§ **Instructions to follow**:
Beginning with the line that has "asistentes a la ceremonia de" and ending with the line that has "de Duchesse Charlotte", retype the entries below exactly, except for the pictures.

§ **Data excerpts**:
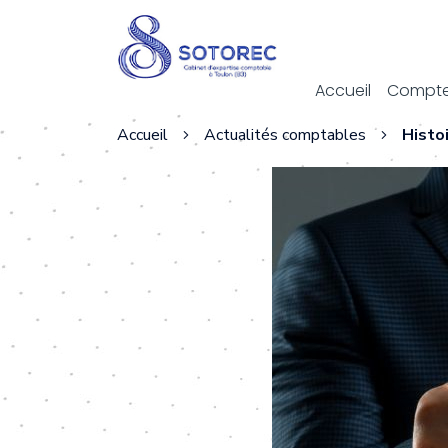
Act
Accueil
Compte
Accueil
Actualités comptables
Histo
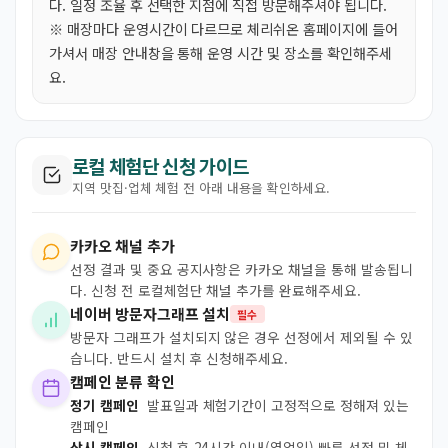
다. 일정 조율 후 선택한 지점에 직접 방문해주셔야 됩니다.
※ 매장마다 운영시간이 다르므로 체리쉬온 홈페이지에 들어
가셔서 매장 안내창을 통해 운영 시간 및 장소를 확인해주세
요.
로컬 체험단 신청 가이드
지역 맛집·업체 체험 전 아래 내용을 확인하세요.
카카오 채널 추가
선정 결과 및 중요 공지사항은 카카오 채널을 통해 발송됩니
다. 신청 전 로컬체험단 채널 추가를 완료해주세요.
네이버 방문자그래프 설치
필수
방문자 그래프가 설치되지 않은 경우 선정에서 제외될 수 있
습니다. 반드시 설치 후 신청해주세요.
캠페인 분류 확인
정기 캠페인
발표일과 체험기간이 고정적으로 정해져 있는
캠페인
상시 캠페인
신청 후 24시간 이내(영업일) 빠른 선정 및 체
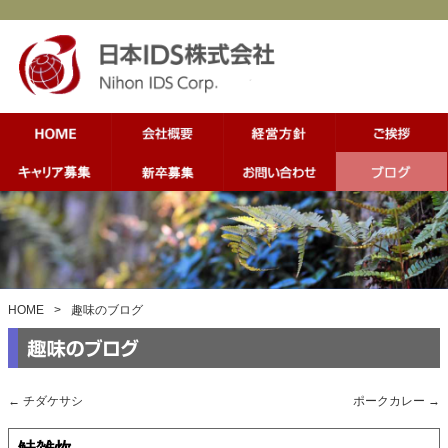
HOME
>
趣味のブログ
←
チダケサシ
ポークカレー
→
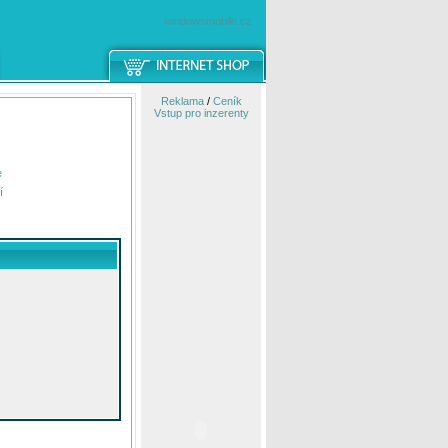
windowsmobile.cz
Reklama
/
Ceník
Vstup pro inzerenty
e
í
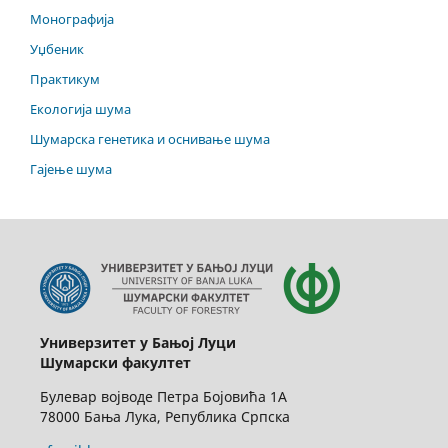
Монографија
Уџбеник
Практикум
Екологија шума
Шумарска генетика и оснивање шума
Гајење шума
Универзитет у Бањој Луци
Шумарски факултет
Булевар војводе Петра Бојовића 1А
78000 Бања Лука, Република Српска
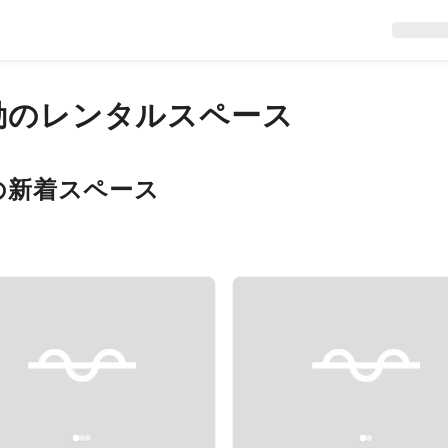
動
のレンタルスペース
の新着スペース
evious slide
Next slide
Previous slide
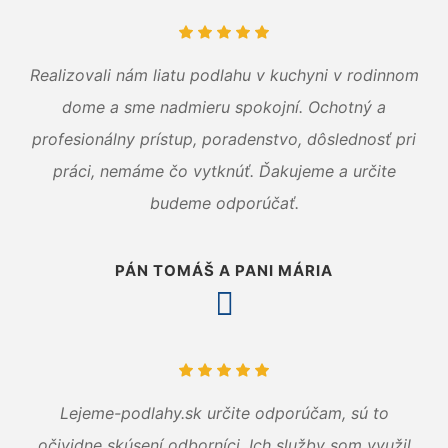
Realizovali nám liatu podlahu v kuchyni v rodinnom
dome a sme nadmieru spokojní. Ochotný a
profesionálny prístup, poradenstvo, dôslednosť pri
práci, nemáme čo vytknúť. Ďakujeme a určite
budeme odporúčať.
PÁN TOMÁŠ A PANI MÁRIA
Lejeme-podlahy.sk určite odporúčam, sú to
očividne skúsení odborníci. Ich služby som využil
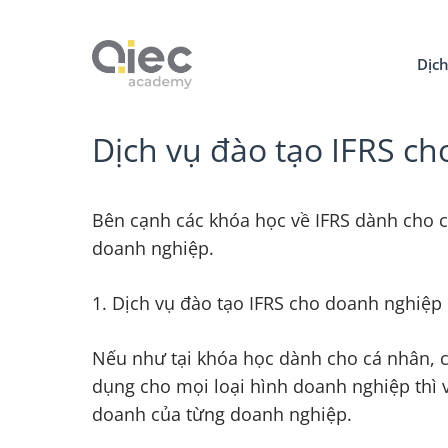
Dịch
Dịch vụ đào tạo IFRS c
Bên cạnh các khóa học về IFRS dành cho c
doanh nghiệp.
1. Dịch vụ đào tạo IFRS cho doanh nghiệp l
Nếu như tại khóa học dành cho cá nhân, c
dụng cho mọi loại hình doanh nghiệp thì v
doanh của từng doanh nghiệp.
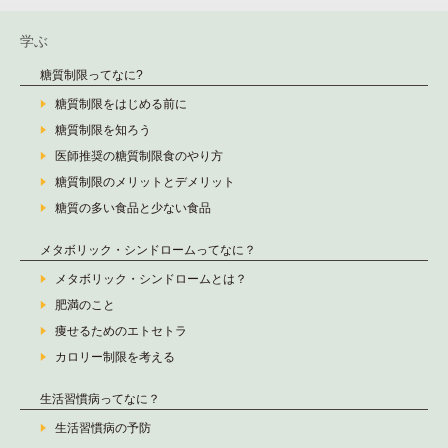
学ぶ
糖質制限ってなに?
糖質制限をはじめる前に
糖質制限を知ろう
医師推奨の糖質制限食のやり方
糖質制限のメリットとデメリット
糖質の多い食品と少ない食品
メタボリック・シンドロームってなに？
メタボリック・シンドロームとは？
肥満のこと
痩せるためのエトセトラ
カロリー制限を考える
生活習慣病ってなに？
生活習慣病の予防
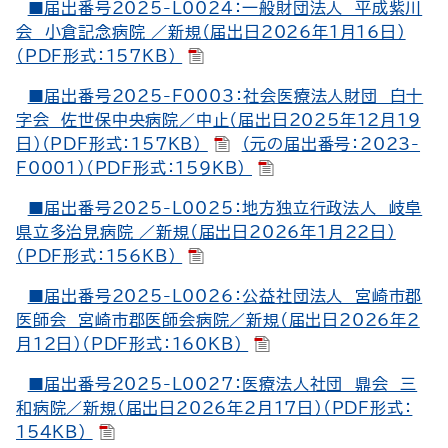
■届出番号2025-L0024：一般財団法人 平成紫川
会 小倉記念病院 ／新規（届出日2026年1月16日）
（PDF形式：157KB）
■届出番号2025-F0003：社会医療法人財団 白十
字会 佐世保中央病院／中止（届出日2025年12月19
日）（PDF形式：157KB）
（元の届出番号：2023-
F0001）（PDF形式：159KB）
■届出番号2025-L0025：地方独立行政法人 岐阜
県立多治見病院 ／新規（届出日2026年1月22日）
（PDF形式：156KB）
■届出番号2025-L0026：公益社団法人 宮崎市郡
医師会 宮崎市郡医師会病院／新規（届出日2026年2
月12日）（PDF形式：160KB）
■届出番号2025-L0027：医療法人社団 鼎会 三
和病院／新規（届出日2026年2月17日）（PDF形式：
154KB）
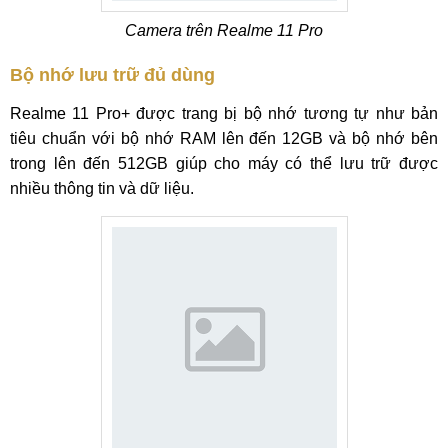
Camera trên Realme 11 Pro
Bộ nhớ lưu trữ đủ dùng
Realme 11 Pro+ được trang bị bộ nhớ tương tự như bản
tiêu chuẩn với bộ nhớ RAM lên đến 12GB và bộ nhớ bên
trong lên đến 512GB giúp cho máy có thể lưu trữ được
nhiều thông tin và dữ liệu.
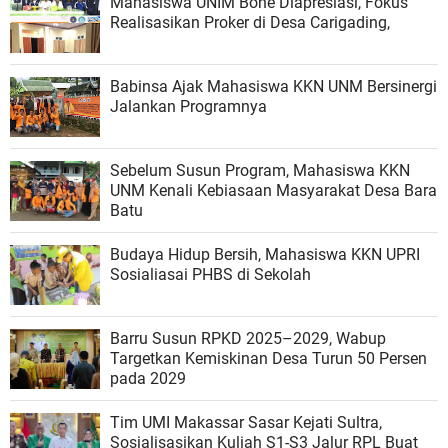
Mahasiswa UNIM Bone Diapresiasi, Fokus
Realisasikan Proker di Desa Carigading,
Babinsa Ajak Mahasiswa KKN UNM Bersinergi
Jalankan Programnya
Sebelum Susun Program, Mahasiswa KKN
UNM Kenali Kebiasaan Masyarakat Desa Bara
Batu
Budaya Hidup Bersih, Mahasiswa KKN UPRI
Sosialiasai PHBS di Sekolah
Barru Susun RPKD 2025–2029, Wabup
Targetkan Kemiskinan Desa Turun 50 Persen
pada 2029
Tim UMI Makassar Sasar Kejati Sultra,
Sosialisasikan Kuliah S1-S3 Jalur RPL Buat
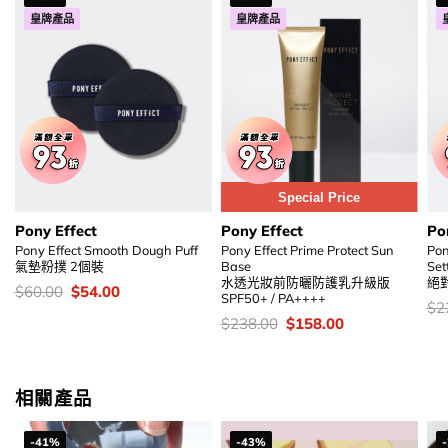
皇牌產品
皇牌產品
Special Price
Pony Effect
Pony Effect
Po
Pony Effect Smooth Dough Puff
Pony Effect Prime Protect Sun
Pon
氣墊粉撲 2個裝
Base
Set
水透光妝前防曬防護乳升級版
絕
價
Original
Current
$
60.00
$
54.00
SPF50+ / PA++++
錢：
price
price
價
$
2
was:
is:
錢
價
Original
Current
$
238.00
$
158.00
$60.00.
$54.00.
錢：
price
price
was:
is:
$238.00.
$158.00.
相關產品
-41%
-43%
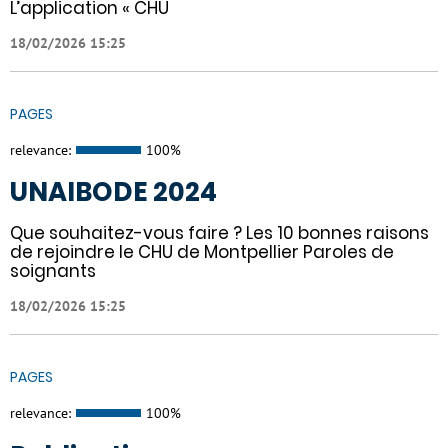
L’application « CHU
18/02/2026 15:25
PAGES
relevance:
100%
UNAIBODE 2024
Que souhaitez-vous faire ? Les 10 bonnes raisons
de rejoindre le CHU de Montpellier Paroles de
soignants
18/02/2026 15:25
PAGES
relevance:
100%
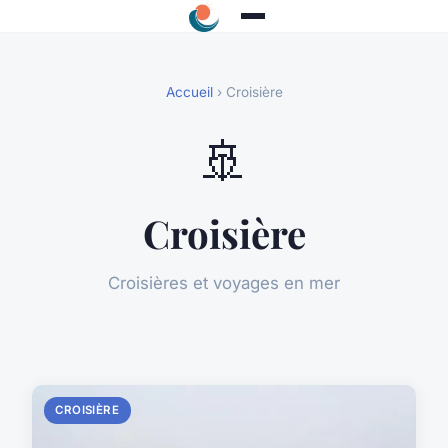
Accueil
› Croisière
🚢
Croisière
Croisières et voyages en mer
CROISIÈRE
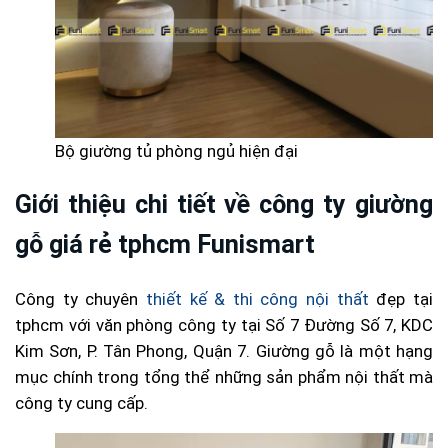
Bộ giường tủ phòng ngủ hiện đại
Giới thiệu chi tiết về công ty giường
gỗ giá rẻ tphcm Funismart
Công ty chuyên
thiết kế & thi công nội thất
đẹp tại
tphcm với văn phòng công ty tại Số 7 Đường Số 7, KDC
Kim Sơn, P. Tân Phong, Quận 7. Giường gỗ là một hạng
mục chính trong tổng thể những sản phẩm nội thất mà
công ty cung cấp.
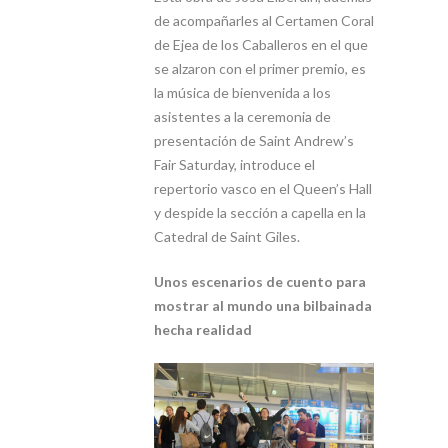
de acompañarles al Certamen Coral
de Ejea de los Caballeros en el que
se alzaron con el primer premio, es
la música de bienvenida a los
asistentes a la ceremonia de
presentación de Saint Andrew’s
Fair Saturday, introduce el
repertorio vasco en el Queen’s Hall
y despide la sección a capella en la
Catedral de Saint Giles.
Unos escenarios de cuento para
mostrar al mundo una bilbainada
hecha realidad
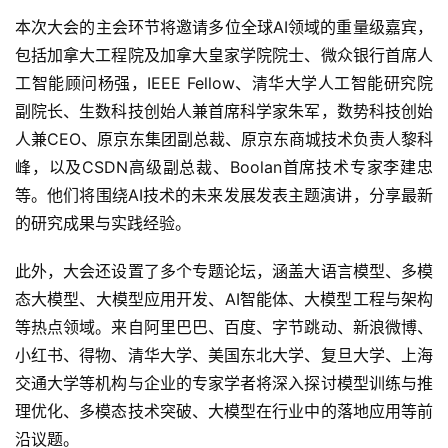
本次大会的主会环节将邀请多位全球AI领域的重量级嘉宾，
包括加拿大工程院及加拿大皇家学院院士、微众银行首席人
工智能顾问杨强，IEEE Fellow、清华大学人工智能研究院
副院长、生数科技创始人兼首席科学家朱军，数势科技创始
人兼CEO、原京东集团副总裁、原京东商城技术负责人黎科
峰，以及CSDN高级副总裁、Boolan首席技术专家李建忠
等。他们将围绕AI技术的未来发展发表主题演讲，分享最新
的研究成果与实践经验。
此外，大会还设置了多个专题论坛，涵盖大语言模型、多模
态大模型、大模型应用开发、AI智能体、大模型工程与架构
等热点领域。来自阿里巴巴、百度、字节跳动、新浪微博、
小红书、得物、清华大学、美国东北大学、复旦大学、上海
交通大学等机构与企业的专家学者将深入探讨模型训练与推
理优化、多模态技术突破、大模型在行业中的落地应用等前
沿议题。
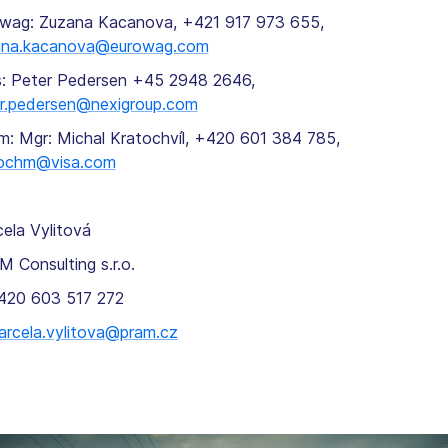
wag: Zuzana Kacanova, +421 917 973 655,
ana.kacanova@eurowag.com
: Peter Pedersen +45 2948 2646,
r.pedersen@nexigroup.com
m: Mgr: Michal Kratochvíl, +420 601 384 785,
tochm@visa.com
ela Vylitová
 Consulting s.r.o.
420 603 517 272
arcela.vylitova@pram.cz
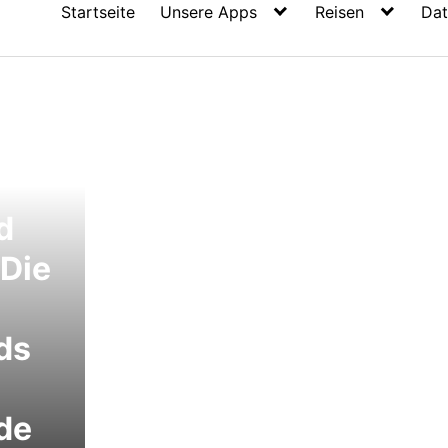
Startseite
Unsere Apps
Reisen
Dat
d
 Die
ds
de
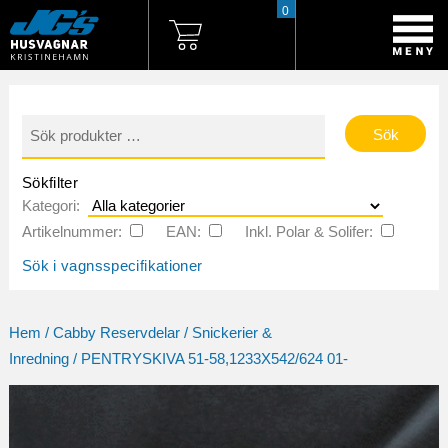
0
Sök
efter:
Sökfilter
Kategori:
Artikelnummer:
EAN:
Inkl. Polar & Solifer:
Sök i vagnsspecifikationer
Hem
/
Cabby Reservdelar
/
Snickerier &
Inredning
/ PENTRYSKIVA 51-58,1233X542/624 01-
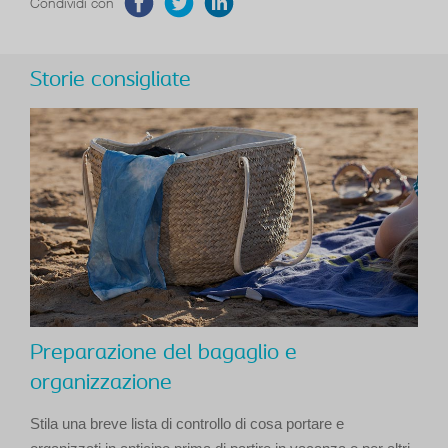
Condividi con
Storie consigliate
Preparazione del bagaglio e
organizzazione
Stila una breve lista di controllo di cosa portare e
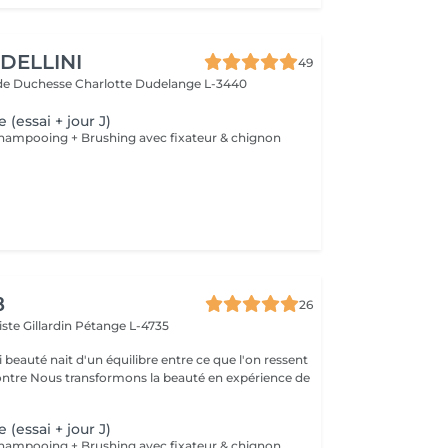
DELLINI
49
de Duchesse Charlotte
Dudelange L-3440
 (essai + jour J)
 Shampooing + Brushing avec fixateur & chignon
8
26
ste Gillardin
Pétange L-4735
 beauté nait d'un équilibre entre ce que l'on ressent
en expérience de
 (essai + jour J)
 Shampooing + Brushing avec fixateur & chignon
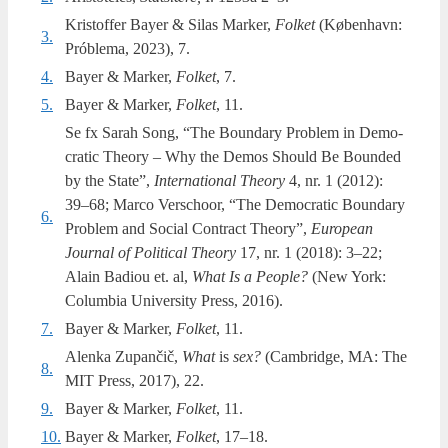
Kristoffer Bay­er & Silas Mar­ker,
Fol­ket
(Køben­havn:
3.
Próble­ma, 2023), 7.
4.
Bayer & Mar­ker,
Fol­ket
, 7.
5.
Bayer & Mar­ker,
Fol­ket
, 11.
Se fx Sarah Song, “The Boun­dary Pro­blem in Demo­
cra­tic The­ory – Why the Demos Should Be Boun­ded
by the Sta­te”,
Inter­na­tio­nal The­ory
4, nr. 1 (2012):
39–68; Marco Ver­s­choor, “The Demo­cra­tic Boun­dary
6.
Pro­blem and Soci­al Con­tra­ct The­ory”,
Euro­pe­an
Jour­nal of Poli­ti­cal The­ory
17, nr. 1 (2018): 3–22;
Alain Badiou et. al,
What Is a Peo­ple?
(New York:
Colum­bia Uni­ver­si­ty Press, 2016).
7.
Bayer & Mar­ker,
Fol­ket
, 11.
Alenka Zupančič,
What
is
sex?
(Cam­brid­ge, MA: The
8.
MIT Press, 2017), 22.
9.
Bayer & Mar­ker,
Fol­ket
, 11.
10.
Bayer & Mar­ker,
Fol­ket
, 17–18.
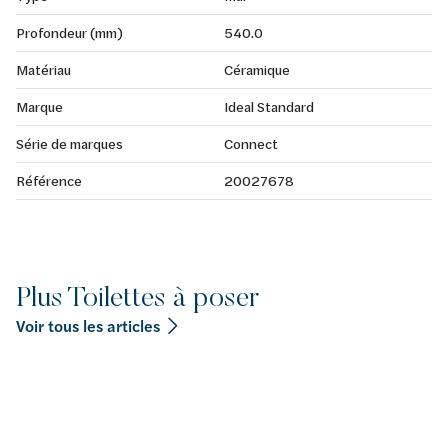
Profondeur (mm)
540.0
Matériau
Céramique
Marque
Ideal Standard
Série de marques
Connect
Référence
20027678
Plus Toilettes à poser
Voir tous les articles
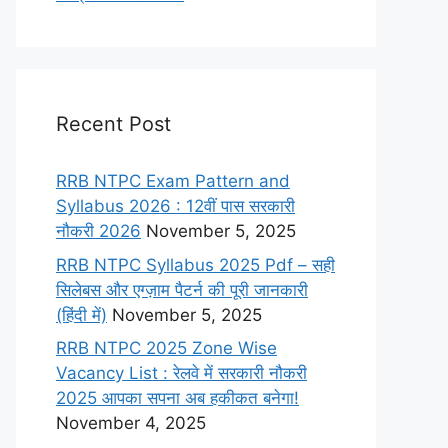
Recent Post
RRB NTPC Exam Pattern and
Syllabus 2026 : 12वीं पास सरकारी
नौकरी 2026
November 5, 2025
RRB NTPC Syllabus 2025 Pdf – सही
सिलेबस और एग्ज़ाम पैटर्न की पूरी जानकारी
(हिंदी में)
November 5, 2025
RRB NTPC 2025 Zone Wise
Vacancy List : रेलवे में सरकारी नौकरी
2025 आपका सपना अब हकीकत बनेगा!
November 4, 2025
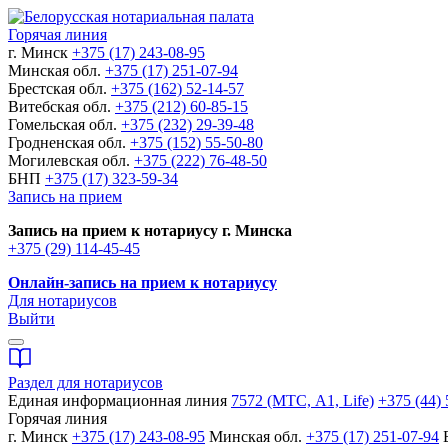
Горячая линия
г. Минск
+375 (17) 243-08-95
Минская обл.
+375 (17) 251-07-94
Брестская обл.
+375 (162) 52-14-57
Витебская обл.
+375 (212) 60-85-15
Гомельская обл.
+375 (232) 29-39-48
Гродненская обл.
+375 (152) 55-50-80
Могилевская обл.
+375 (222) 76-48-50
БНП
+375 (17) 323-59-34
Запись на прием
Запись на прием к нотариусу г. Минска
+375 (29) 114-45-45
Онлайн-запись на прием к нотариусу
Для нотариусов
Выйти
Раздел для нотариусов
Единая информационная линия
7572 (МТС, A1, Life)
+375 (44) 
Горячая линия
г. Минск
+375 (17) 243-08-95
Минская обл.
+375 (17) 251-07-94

§ **Final answer**:
asistentes a la ceremonia de
presentación de Saint Andrew’s
Fair Saturday, introduce el
repertorio vasco en el Queen’s Hall
y despide la sección a capella en la
Catedral de Saint Giles.
Unos escenarios de cuento para
mostrar al mundo una bilbainada
hecha realidad
本次大会的主会环节将邀请多位全球AI领域的重量级嘉宾，
包括加拿大工程院及加拿大皇家学院院士、微众银行首席人
工智能顾问杨强，IEEE Fellow、清华大学人工智能研究院
副院长、生数科技创始人兼首席科学家朱军，数势科技创始
人兼CEO、原京东集团副总裁、原京东商城技术负责人黎科
峰，以及CSDN高级副总裁、Boolan首席技术专家李建忠
等。他们将围绕AI技术的未来发展发表主题演讲，分享最新
的研究成果与实践经验。
此外，大会还设置了多个专题论坛，涵盖大语言模型、多模
态大模型、大模型应用开发、AI智能体、大模型工程与架构
等热点领域。来自阿里巴巴、百度、字节跳动、新浪微博、
小红书、得物、清华大学、美国东北大学、复旦大学、上海
交通大学等机构与企业的专家学者将深入探讨模型训练与推
理优化、多模态技术突破、大模型在行业中的落地应用等前
沿议题。
wag: Zuzana Kacanova, +421 917 973 655,
ana.kacanova@eurowag.com
: Peter Pedersen +45 2948 2646,
r.pedersen@nexigroup.com
m: Mgr: Michal Kratochvíl, +420 601 384 785,
tochm@visa.com
ela Vylitová
 Consulting s.r.o.
420 603 517 272
arcela.vylitova@pram.cz
Startseite
Unsere Apps
Reisen
Dat
d
 Die
ds
de
0
Sök
efter:
Sökfilter
Kategori:
Artikelnummer:
EAN:
Inkl. Polar & Solifer:
Sök i vagnsspecifikationer
Hem
/
Cabby Reservdelar
/
Snickerier &
Inredning
/ PENTRYSKIVA 51-58,1233X542/624 01-
Condividi con
Storie consigliate
Preparazione del bagaglio e
organizzazione
Stila una breve lista di controllo di cosa portare e
DELLINI
49
de Duchesse Charlotte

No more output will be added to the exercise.